Years ago Prospect Cemetery, the oldest in Queens and one of the oldest in the city, was covered with vegetation, trees, vines and debris. Its tombstones were toppled and damaged.

The Jamaica site that is the burial ground for Revolutionary War soldiers, such as Egbert Benson and Elias Carpenter, and for some of the borough’s most prominent families, like Van Wyck and Sutphin, was hidden in plain sight.

To prevent the historic cemetery from deteriorating even more, the Greater Jamaica Development Corp., the Prospect Cemetery Association and the New York Landmarks Conservancy, a nonprofit organization, came together in 1999 to design a project meant to revitalize the sacred ground.

Now, after renovations that included the removal of the vegetation and the restoration of the on-site vacant Chapel of the Sisters, a group of volunteers and workers from Brooklyn’s Green-Wood Cemetery are repairing dozens of the toppled headstones.

“This is very interesting,” said volunteer Luci Cooke, 19, a college student from Brown University. “It’s actually excellent because I recognized some of the names in the tombstones.”

Cooke was working alongside Vivian Normant and Ali Dore, two of the five students visiting from France and helping in the project through an exchange program sponsored by Preservation Volunteers.

They were restoring the tombstone of Angeline Cornwell, who died in 1908 at age 78.

“This is a very good experience,” said Dore. “The work is hard, but I like it.”

Normant was an English teacher in France, but now she is getting her B.A. in art history back home to teach art to high school students.

“I love the work that is being done,” she said. “We are touching a part of history.”

The group, which includes students from Williamsburg High School for Architecture and Design, has restored about 50 damaged headstones. The project will also relandscape the grounds and institute an interpretative history of the place.

The colonial burial ground, next to the York College campus, dates back to 1660.

“These places are important,” Peg Breen, president of the New York Landmarks Conservancy, said at the burial ground. “It gives you a perspective of how old New York City is.”

Because it was abandoned, people did not know the cemetery even existed.
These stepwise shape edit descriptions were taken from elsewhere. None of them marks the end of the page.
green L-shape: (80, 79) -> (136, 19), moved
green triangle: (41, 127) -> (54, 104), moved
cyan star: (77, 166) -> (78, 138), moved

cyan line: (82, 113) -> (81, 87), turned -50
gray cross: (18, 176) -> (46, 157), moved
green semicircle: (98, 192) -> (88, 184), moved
Thousands of students pass by it every day.

Andrew Farren, of the Prospect Cemetery Association, said the first documented burial that took place at the site was in 1709. He pointed out at the colonial burial ground that before work began, “homeless people lived here.” He added that there were also acts of vandalism.
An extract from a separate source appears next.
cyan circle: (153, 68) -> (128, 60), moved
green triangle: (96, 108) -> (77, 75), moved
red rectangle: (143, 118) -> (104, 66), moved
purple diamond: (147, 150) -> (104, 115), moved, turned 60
“We also hope to find new tombstones once we penetrate the ground with a sonar,” explained Farren, whose grandfather from eight generations ago was buried at Prospect Cemetery in 1723. His great-grandmother was interred there in 1951.

He said the association, historians and experts have been able to identify over the years approximately 1,900 burials, that spanned from 1709-1981.

Richard Moylan, president of Green-Wood, said that “with its rich, 346-year history and picturesque tombstones, Prospect Cemetery is an important part of the New York landscape.”

After putting the finishing touches on another tombstone, the French student Ali Dore, took a deep breath, paused and said: “Restoration is such a good experience. It does not feel weird at all to do this in a cemetery.”